Khamenei faleceu em 28 de fevereiro, no primeiro dia do conflito que envolveu Irã, Estados Unidos e Israel. Na mesma ação, morreram sua filha, um genro, uma nora e uma neta de apenas 14 meses.

Funeral adiado por questões logísticas

Tradicionalmente, funerais islâmicos são realizados poucos dias após a morte. Contudo, em março, as autoridades iranianas decidiram adiar a cerimônia, citando questões logísticas e de segurança. O funeral foi oficialmente anunciado apenas no início de junho, quase dois meses após o início do cessar-fogo. As cerimônias de homenagem tiveram início no sábado (4) e atraíram milhões de pessoas, conforme reportado pela imprensa estatal.

Preservação do corpo e normas religiosas

Antes do início das homenagens, o porta-voz do comitê organizador, Iman Attarzadeh, declarou que os corpos foram preservados de acordo com as normas religiosas. “Anunciamos que os corpos de nosso imã mártir e de seus familiares mártires, após terem recebido todo o respeito e cuidado necessários, foram preservados até agora em conformidade com as normas religiosas e legais”, afirmou Attarzadeh, sem revelar detalhes sobre o método de preservação utilizado.

A tradição islâmica proíbe mutilações nos corpos após a morte, levando a uma forte desaprovação do embalsamamento químico.

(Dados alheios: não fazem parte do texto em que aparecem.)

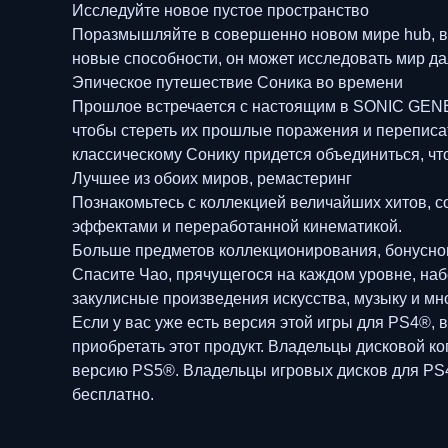
Исследуйте новое пустое пространство
Поразмышляйте в совершенно новом мире hub, вдо
новые способности, он может исследовать мир да
Эпическое путешествие Соника во времени
Прошлое встречается с настоящим в SONIC GENE
чтобы стереть их прошлые поражения и переписат
классическому Сонику придется объединиться, чт
Лучшее из обоих миров, ремастеринг
Познакомьтесь с коллекцией величайших хитов, с
эффектами и переработанной кинематикой.
Больше предметов коллекционирования, бонусного
Спасите Чао, прячущегося на каждом уровне, набе
закулисные произведения искусства, музыку и мно
Если у вас уже есть версия этой игры для PS4®,
приобретать этот продукт. Владельцы дисковой к
версию PS5®. Владельцы игровых дисков для PS4®
бесплатно.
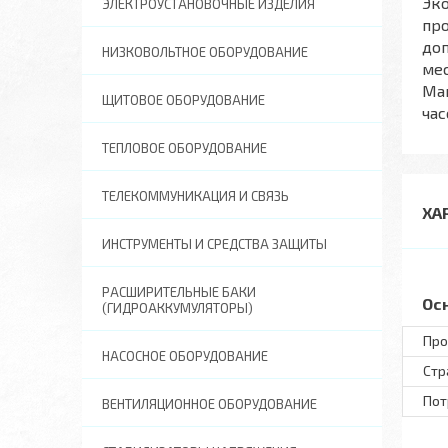
Эко
ЭЛЕКТРОУСТАНОВОЧНЫЕ ИЗДЕЛИЯ
про
доп
НИЗКОВОЛЬТНОЕ ОБОРУДОВАНИЕ
мес
Мак
ЩИТОВОЕ ОБОРУДОВАНИЕ
час
ТЕПЛОВОЕ ОБОРУДОВАНИЕ
ТЕЛЕКОММУНИКАЦИЯ И СВЯЗЬ
ХА
ИНСТРУМЕНТЫ И СРЕДСТВА ЗАЩИТЫ
РАСШИРИТЕЛЬНЫЕ БАКИ
Ос
(ГИДРОАККУМУЛЯТОРЫ)
Про
НАСОСНОЕ ОБОРУДОВАНИЕ
Стр
Пот
ВЕНТИЛЯЦИОННОЕ ОБОРУДОВАНИЕ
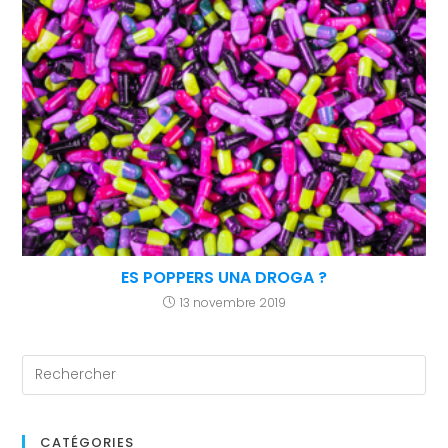
ES POPPERS UNA DROGA ?
13 novembre 2019
CATÉGORIES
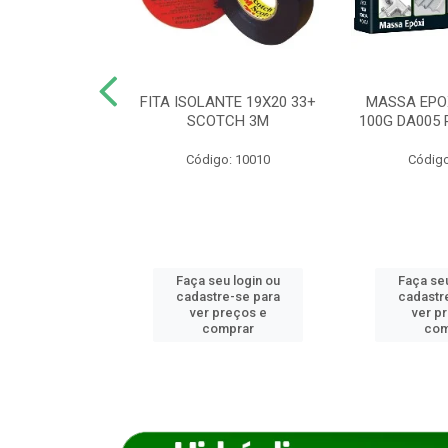
ANCA 1000G
FITA ISOLANTE 19X20 33+
MASSA EPO
X NORCOLA
SCOTCH 3M
100G DA005 
o: 7592
Código: 10010
Código
u login ou
Faça seu login ou
Faça seu
e-se para
cadastre-se para
cadastr
reços e
ver preços e
ver p
mprar
comprar
com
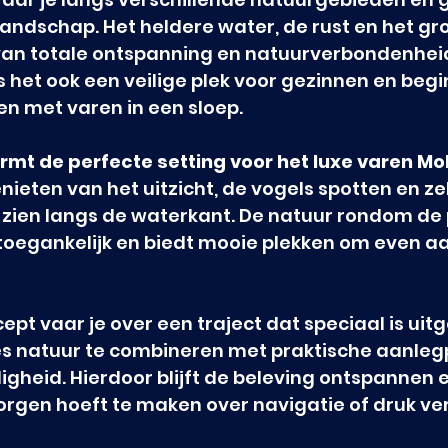
andschap. Het heldere water, de rust en het gr
van totale ontspanning en natuurverbondenheid.
s het ook een veilige plek voor gezinnen en begi
n met varen in een sloep.
rmt de perfecte setting voor het luxe varen Mo
nieten van het uitzicht, de vogels spotten en zel
 zien langs de waterkant. De natuur rondom de p
oegankelijk en biedt mooie plekken om even aa
ept vaar je over een traject dat speciaal is ui
es natuur te combineren met praktische aanleg
igheid. Hierdoor blijft de beleving ontspannen en
zorgen hoeft te maken over navigatie of druk ver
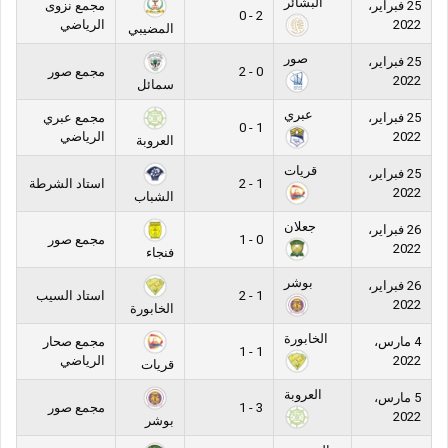
البشائر
25 فبراير،
مجمع نزوى
2 - 0
2022
الرياضي
المضيبي
صور
25 فبراير،
0 - 2
مجمع صور
2022
سمائل
عبري
25 فبراير،
مجمع عبري
1 - 0
2022
الرياضي
العروبة
قريات
25 فبراير،
1 - 2
استاد الشرطة
2022
الشباب
جعلان
26 فبراير،
0 - 1
مجمع صور
2022
فنجاء
بوشر
26 فبراير،
1 - 2
استاد السيب
2022
الخابورة
الخابورة
4 مارس،
مجمع صحار
1 - 1
2022
الرياضي
قريات
العروبة
5 مارس،
3 - 1
مجمع صور
2022
بوشر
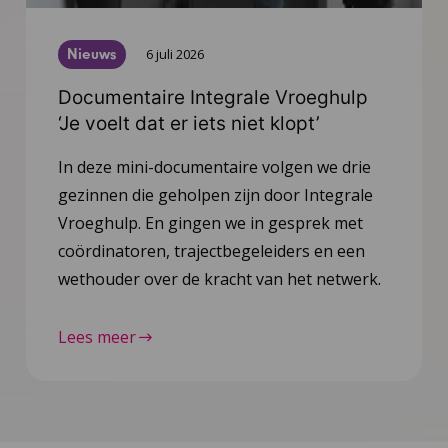
Nieuws
6 juli 2026
Documentaire Integrale Vroeghulp
‘Je voelt dat er iets niet klopt’
In deze mini-documentaire volgen we drie
gezinnen die geholpen zijn door Integrale
Vroeghulp. En gingen we in gesprek met
coördinatoren, trajectbegeleiders en een
wethouder over de kracht van het netwerk.
Lees meer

Em entrevista à Fox News, o historiador iraquiano e especialista em contraterrorismo Omar Mohammed indicou que o corpo de Khamenei provavelmente foi mantido em uma câmara frigorífica até o sepultamento. Segundo ele, a lei islâmica xiita permite, em situações excepcionais, o adiamento do enterro e a preservação do corpo por meio de refrigeração. Mohammed também mencionou que obter uma autorização religiosa para essa exceção no caso de um líder supremo seria relativamente simples.

A morte de Khamenei e o subsequente adiamento do funeral levantaram questões sobre a logística e a segurança em um contexto de tensões regionais. A decisão de preservar o corpo por um período prolongado reflete a importância simbólica do líder para o regime iraniano e a necessidade de honrar sua memória diante de seus seguidores.